→ **AIM OF THE EXERCISE**
The answer should be one number only, namely how many lines of the records hold the word "screenshot".

-- Opening Marker --

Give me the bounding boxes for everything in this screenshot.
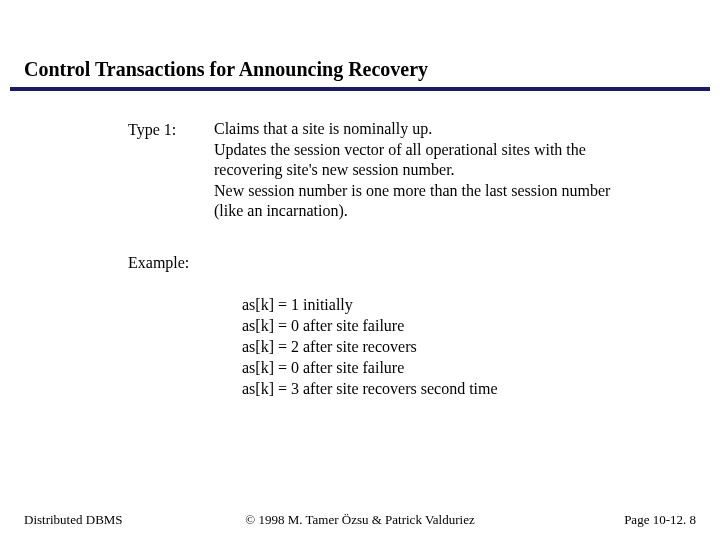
example-label: Example: [24, 252, 214, 272]
slide: Control Transactions for Announcing Reco… [0, 0, 720, 540]
example-body-empty [214, 252, 696, 272]
example-line: as[k] = 0 after site failure [242, 357, 696, 378]
content-area: Type 1: Claims that a site is nominally … [0, 91, 720, 400]
type1-label: Type 1: [24, 119, 214, 222]
type1-para: New session number is one more than the … [214, 181, 636, 221]
example-row: Example: [24, 252, 696, 272]
footer-right: Page 10-12. 8 [624, 512, 696, 528]
example-line: as[k] = 2 after site recovers [242, 336, 696, 357]
footer-left: Distributed DBMS [24, 512, 123, 528]
example-lines: as[k] = 1 initially as[k] = 0 after site… [24, 274, 696, 400]
example-line: as[k] = 3 after site recovers second tim… [242, 378, 696, 399]
type1-row: Type 1: Claims that a site is nominally … [24, 119, 696, 222]
page-title: Control Transactions for Announcing Reco… [0, 0, 720, 87]
footer-center: © 1998 M. Tamer Özsu & Patrick Valduriez [245, 512, 474, 528]
example-line: as[k] = 1 initially [242, 294, 696, 315]
example-line: as[k] = 0 after site failure [242, 315, 696, 336]
type1-para: Claims that a site is nominally up. [214, 119, 636, 139]
footer: Distributed DBMS © 1998 M. Tamer Özsu & … [0, 512, 720, 528]
example-block: Example: as[k] = 1 initially as[k] = 0 a… [24, 252, 696, 400]
type1-body: Claims that a site is nominally up. Upda… [214, 119, 696, 222]
type1-para: Updates the session vector of all operat… [214, 140, 636, 180]
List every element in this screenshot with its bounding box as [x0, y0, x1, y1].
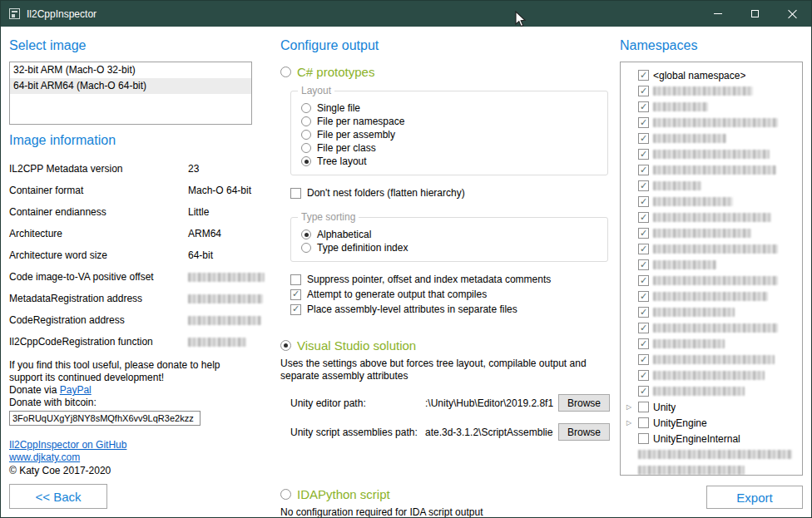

-- Closing Marker --

→ **RESULT OF THIS EXERCISE**
2